*** Provided entries Section Begins ***

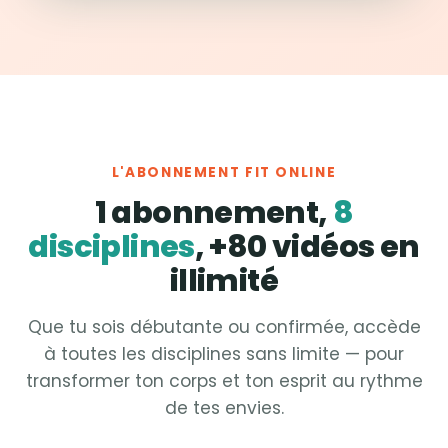
L'ABONNEMENT FIT ONLINE
1 abonnement,
8
disciplines
, +80 vidéos en
illimité
Que tu sois débutante ou confirmée, accède
à toutes les disciplines sans limite — pour
transformer ton corps et ton esprit au rythme
de tes envies.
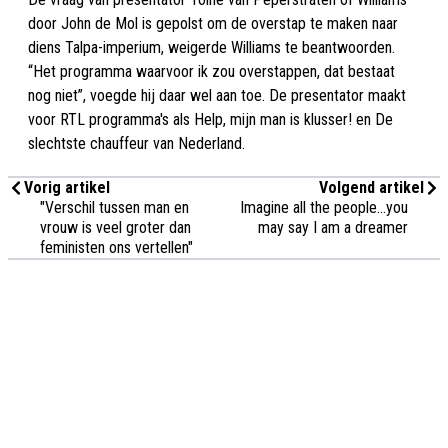
door John de Mol is gepolst om de overstap te maken naar
diens Talpa-imperium, weigerde Williams te beantwoorden.
“Het programma waarvoor ik zou overstappen, dat bestaat
nog niet”, voegde hij daar wel aan toe. De presentator maakt
voor RTL programma's als Help, mijn man is klusser! en De
slechtste chauffeur van Nederland.
Vorig artikel
Volgend artikel
"Verschil tussen man en
Imagine all the people...you
vrouw is veel groter dan
may say I am a dreamer
feministen ons vertellen"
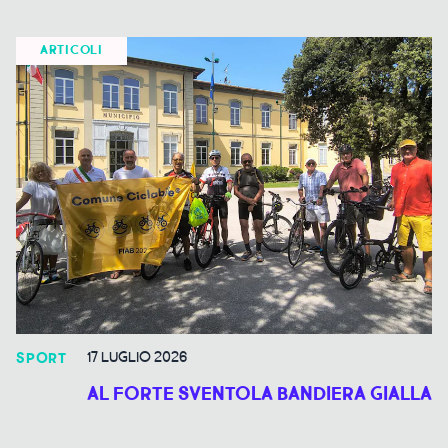
ARTICOLI
17 LUGLIO 2026
SPORT
AL FORTE SVENTOLA BANDIERA GIALLA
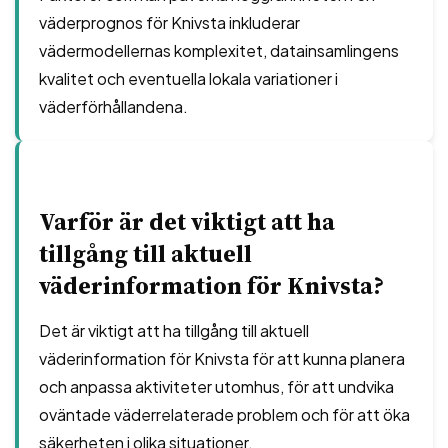
väderprognos för Knivsta inkluderar
vädermodellernas komplexitet, datainsamlingens
kvalitet och eventuella lokala variationer i
väderförhållandena.
Varför är det viktigt att ha
tillgång till aktuell
väderinformation för Knivsta?
Det är viktigt att ha tillgång till aktuell
väderinformation för Knivsta för att kunna planera
och anpassa aktiviteter utomhus, för att undvika
oväntade väderrelaterade problem och för att öka
säkerheten i olika situationer.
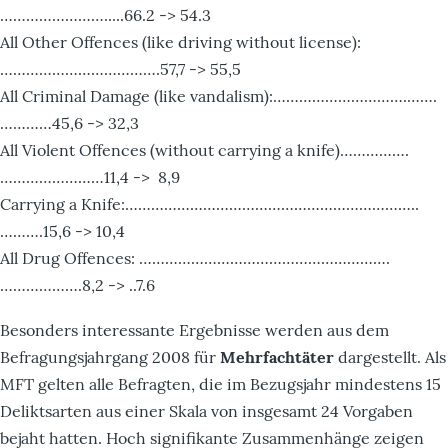
…………………….....66.2 -> 54.3
All Other Offences (like driving without license):
……………………………….57,7 -> 55,5
All Criminal Damage (like vandalism):………………………….…….
…………45,6 -> 32,3
All Violent Offences (without carrying a knife)…………….
……………………11,4 -> 8,9
Carrying a Knife:…………………………………………………………..
……….15,6 -> 10,4
All Drug Offences: ………………………………………………….
……………….8,2 -> ..7.6
Besonders interessante Ergebnisse werden aus dem
Befragungsjahrgang 2008 für
Mehrfachtäter
dargestellt. Als
MFT gelten alle Befragten, die im Bezugsjahr mindestens 15
Deliktsarten aus einer Skala von insgesamt 24 Vorgaben
bejaht hatten. Hoch signifikante Zusammenhänge zeigen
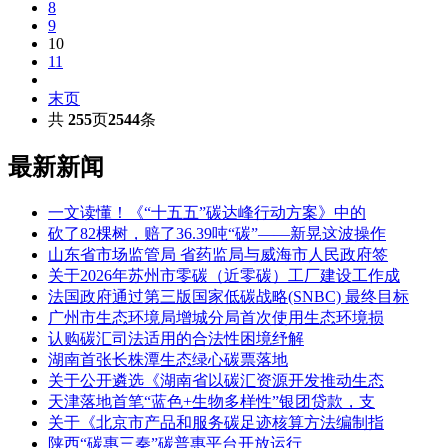
8
9
10
11
末页
共
255
页
2544
条
最新新闻
一文读懂！《“十五五”碳达峰行动方案》中的
砍了82棵树，赔了36.39吨“碳”——新晃这波操作
山东省市场监管局 省药监局与威海市人民政府签
关于2026年苏州市零碳（近零碳）工厂建设工作成
法国政府通过第三版国家低碳战略(SNBC) 最终目标
广州市生态环境局增城分局首次使用生态环境损
认购碳汇司法适用的合法性困境纾解
湖南首张长株潭生态绿心碳票落地
关于公开遴选《湖南省以碳汇资源开发推动生态
天津落地首笔“蓝色+生物多样性”银团贷款，支
关于《北京市产品和服务碳足迹核算方法编制指
陕西“碳惠三秦”碳普惠平台开放运行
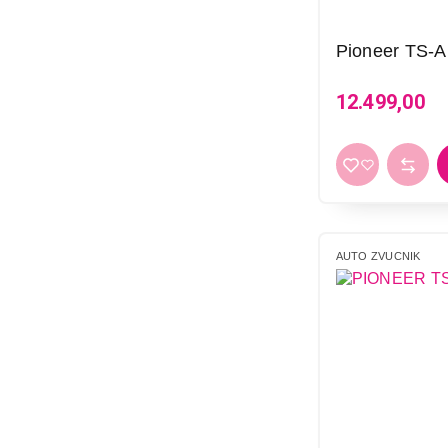
Pioneer TS-
12.499,00
AUTO ZVUCNIK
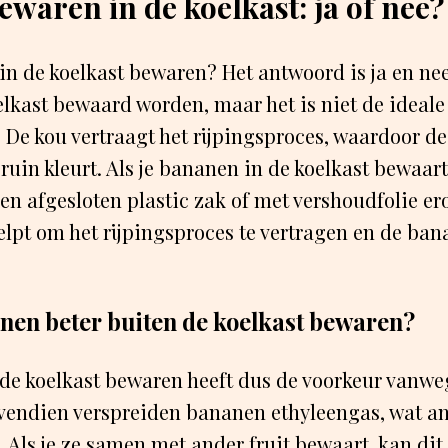
waren in de koelkast: ja of nee?
in de koelkast bewaren? Het antwoord is ja en ne
lkast bewaard worden, maar het is niet de ideale
e kou vertraagt het rijpingsproces, waardoor de 
uin kleurt. Als je bananen in de koelkast bewaart,
en afgesloten plastic zak of met vershoudfolie e
elpt om het rijpingsproces te vertragen en de ban
en beter buiten de koelkast bewaren?
de koelkast bewaren heeft dus de voorkeur vanwe
vendien verspreiden bananen ethyleengas, wat a
 Als je ze samen met ander fruit bewaart, kan dit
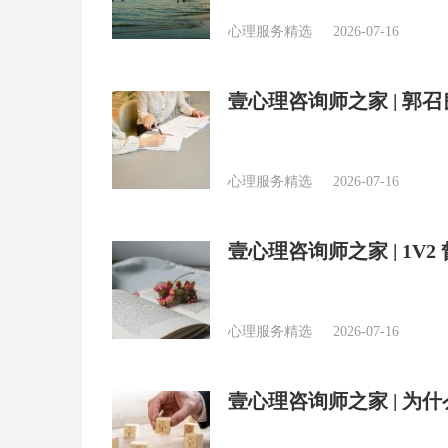
心理服务精选
2026-07-16
壹心理咨询师之家 | 郭
心理服务精选
2026-07-16
壹心理咨询师之家 | 1V2 督导对比个督团督：性价比与学习
优势双突出
心理服务精选
2026-07-16
壹心理咨询师之家 | 为
CBT？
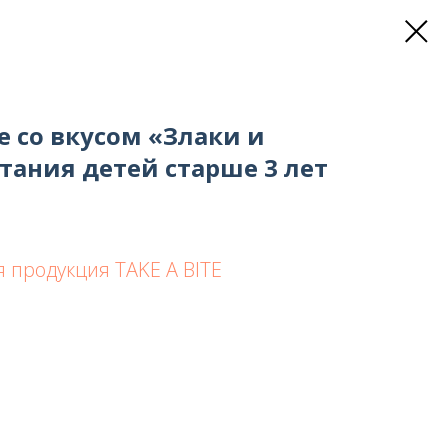
е со вкусом «Злаки и
тания детей старше 3 лет
 продукция TAKE A BITE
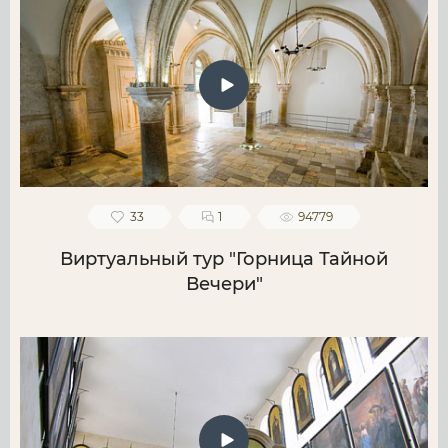
33
1
94779
Виртуальный тур "Горница Тайной
Вечери"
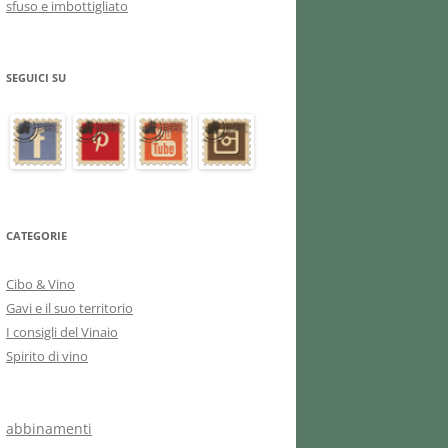
sfuso e imbottigliato
SEGUICI SU
CATEGORIE
Cibo & Vino
Gavi e il suo territorio
I consigli del Vinaio
Spirito di vino
abbinamenti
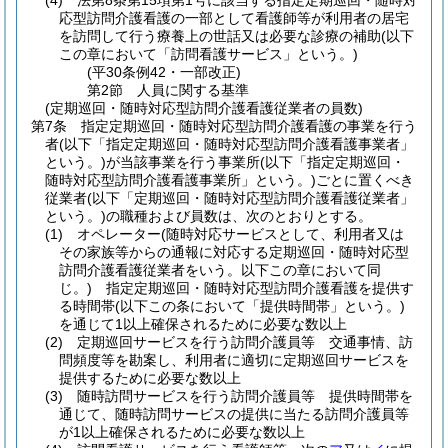
(4)
法第8条第15項第1号に該当する指定定期巡回・随時対
応型訪問介護看護の一部として看護師等が利用者の居宅
を訪問して行う療養上の世話又は必要な診療の補助
(以下
この章において「訪問看護サービス」という。)
(平30条例42・一部改正)
第2節
人員に関する基準
(定期巡回・随時対応型訪問介護看護従業者の員数)
第7条
指定定期巡回・随時対応型訪問介護看護の事業を行う
者
(以下「指定定期巡回・随時対応型訪問介護看護事業者」
という。)
が当該事業を行う事業所
(以下「指定定期巡回・
随時対応型訪問介護看護事業所」という。)
ごとに置くべき
従業者
(以下「定期巡回・随時対応型訪問介護看護従業者」
という。)
の職種および員数は、次のとおりとする。
(1)
オペレーター
(随時対応サービスとして、利用者又は
その家族等からの通報に対応する定期巡回・随時対応型
訪問介護看護従業者をいう。以下この章において同
じ。)
指定定期巡回・随時対応型訪問介護看護を提供す
る時間帯
(以下この条において「提供時間帯」という。)
を通じて1以上確保されるために必要な数以上
(2)
定期巡回サービスを行う訪問介護員等 交通事情、訪
問頻度等を勘案し、利用者に適切に定期巡回サービスを
提供するために必要な数以上
(3)
随時訪問サービスを行う訪問介護員等 提供時間帯を
通じて、随時訪問サービスの提供に当たる訪問介護員等
が1以上確保されるために必要な数以上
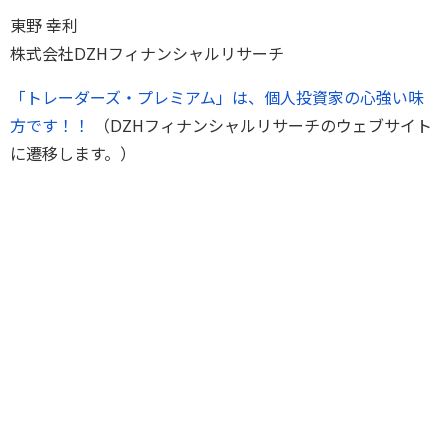
東野 幸利
株式会社DZHフィナンシャルリサーチ
「トレーダーズ・プレミアム」は、個人投資家の心強い味
方です！！
（DZHフィナンシャルリサーチのウェブサイト
に遷移します。）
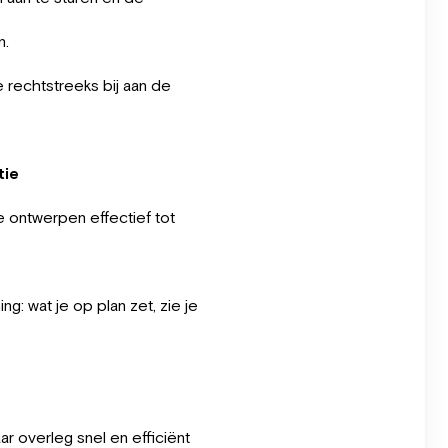
n.
e rechtstreeks bij aan de
tie
e ontwerpen effectief tot
g: wat je op plan zet, zie je
r overleg snel en efficiënt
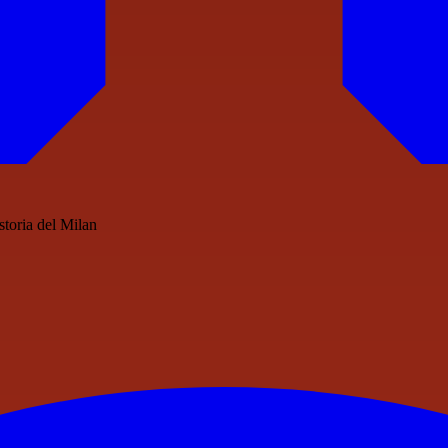
storia del Milan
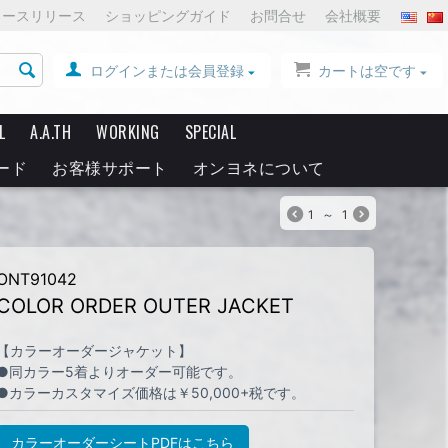
ュースリリース
ショッピングガイド
お問合せ
会社概要
ログインまたは会員登録
カートは空です
L
A.A.TH
WORKING
SPECIAL
ード
お客様サポート
オンヨネについて
1
～
1
ONT91042
COLOR ORDER OUTER JACKET
【カラーオーダージャケット】
●同カラー5着よりオーダー可能です。
●カラーカスタマイズ価格は￥50,000+税です。
カラーオーダーシートPDFはこちら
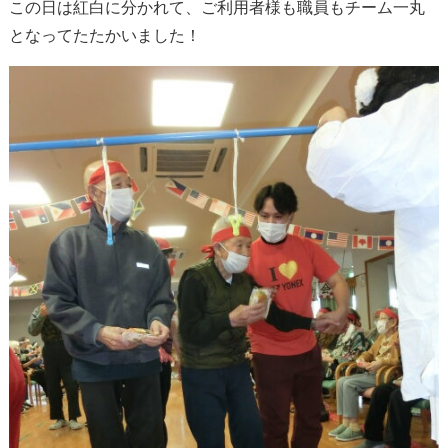
この日は紅白に分かれて、ご利用者様も職員もチーム一丸
となってたたかいました！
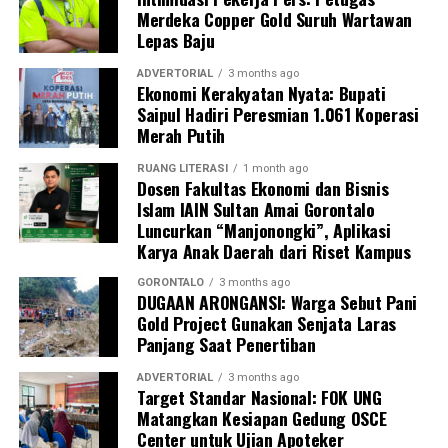
bermeterai untuk tidak mengulangi perbuatan tersebut.
Merdeka Copper Gold Suruh Wartawan
Lepas Baju
Sebagai langkah lanjutan, draf data klinis identitas para
pegawai yang terjaring akan segera diteruskan secara
ADVERTORIAL
3 months ago
Ekonomi Kerakyatan Nyata: Bupati
resmi ke instansi atau Organisasi Perangkat Daerah
Saipul Hadiri Peresmian 1.061 Koperasi
(OPD) asal mereka sebagai bahan evaluasi dan
Merah Putih
pembinaan internal oleh kepala dinas.
RUANG LITERASI
1 month ago
“Seluruh hasil pendataan orisinal ini akan kami kirimkan
Dosen Fakultas Ekonomi dan Bisnis
Islam IAIN Sultan Amai Gorontalo
ke instansi masing-masing hari ini juga. Selain itu, draf
Luncurkan “Manjonongki”, Aplikasi
laporan ini kami tembuskan langsung kepada Bapak Wali
Karya Anak Daerah dari Riset Kampus
Kota Gorontalo melalui Sekretaris Daerah sebagai
bentuk pertanggungjawaban konkret hasil razia,”
GORONTALO
3 months ago
DUGAAN ARONGANSI: Warga Sebut Pani
pungkas Marwan.
Gold Project Gunakan Senjata Laras
Panjang Saat Penertiban
Melalui skema pengawasan berlapis dan berkala ini,
Pemerintah Kota Gorontalo memproyeksikan adanya
ADVERTORIAL
3 months ago
Target Standar Nasional: FOK UNG
grafik kenaikan tingkat kedisiplinan aparatur. Dengan
Matangkan Kesiapan Gedung OSCE
demikian, kualitas pelayanan publik kepada masyarakat
Center untuk Ujian Apoteker
dapat berjalan secara optimal tanpa terganggu oleh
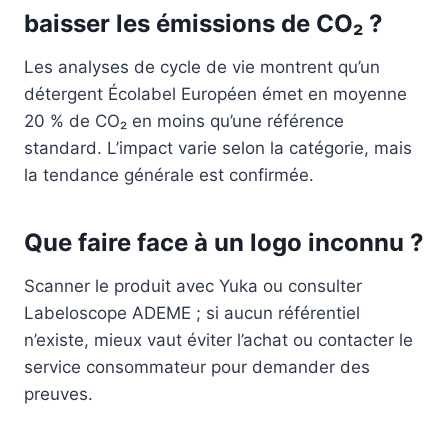
baisser les émissions de CO₂ ?
Les analyses de cycle de vie montrent qu’un
détergent Écolabel Européen émet en moyenne
20 % de CO₂ en moins qu’une référence
standard. L’impact varie selon la catégorie, mais
la tendance générale est confirmée.
Que faire face à un logo inconnu ?
Scanner le produit avec Yuka ou consulter
Labeloscope ADEME ; si aucun référentiel
n’existe, mieux vaut éviter l’achat ou contacter le
service consommateur pour demander des
preuves.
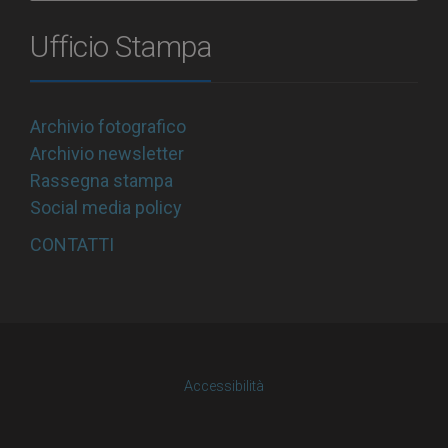
Ufficio Stampa
Archivio fotografico
Archivio newsletter
Rassegna stampa
Social media policy
CONTATTI
Accessibilità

*** Provided entries Section Ends ***

:: Task statement ::
Quote, exactly and only, the lines from the first line of the data above through the line containing "dargestellt. Als". The pictures do not belong in it.

:: Written response ::
L'ABONNEMENT FIT ONLINE
1 abonnement,
8
disciplines
, +80 vidéos en
illimité
Que tu sois débutante ou confirmée, accède
à toutes les disciplines sans limite — pour
transformer ton corps et ton esprit au rythme
de tes envies.
door John de Mol is gepolst om de overstap te maken naar
diens Talpa-imperium, weigerde Williams te beantwoorden.
“Het programma waarvoor ik zou overstappen, dat bestaat
nog niet”, voegde hij daar wel aan toe. De presentator maakt
voor RTL programma's als Help, mijn man is klusser! en De
slechtste chauffeur van Nederland.
Vorig artikel
Volgend artikel
"Verschil tussen man en
Imagine all the people...you
vrouw is veel groter dan
may say I am a dreamer
feministen ons vertellen"
ARTICOLI
17 LUGLIO 2026
SPORT
AL FORTE SVENTOLA BANDIERA GIALLA
väderprognos för Knivsta inkluderar
vädermodellernas komplexitet, datainsamlingens
kvalitet och eventuella lokala variationer i
väderförhållandena.
Varför är det viktigt att ha
tillgång till aktuell
väderinformation för Knivsta?
Det är viktigt att ha tillgång till aktuell
väderinformation för Knivsta för att kunna planera
och anpassa aktiviteter utomhus, för att undvika
oväntade väderrelaterade problem och för att öka
säkerheten i olika situationer.
…………………….....66.2 -> 54.3
All Other Offences (like driving without license):
……………………………….57,7 -> 55,5
All Criminal Damage (like vandalism):………………………….…….
…………45,6 -> 32,3
All Violent Offences (without carrying a knife)…………….
……………………11,4 -> 8,9
Carrying a Knife:…………………………………………………………..
……….15,6 -> 10,4
All Drug Offences: ………………………………………………….
……………….8,2 -> ..7.6
Besonders interessante Ergebnisse werden aus dem
Befragungsjahrgang 2008 für
Mehrfachtäter
dargestellt. Als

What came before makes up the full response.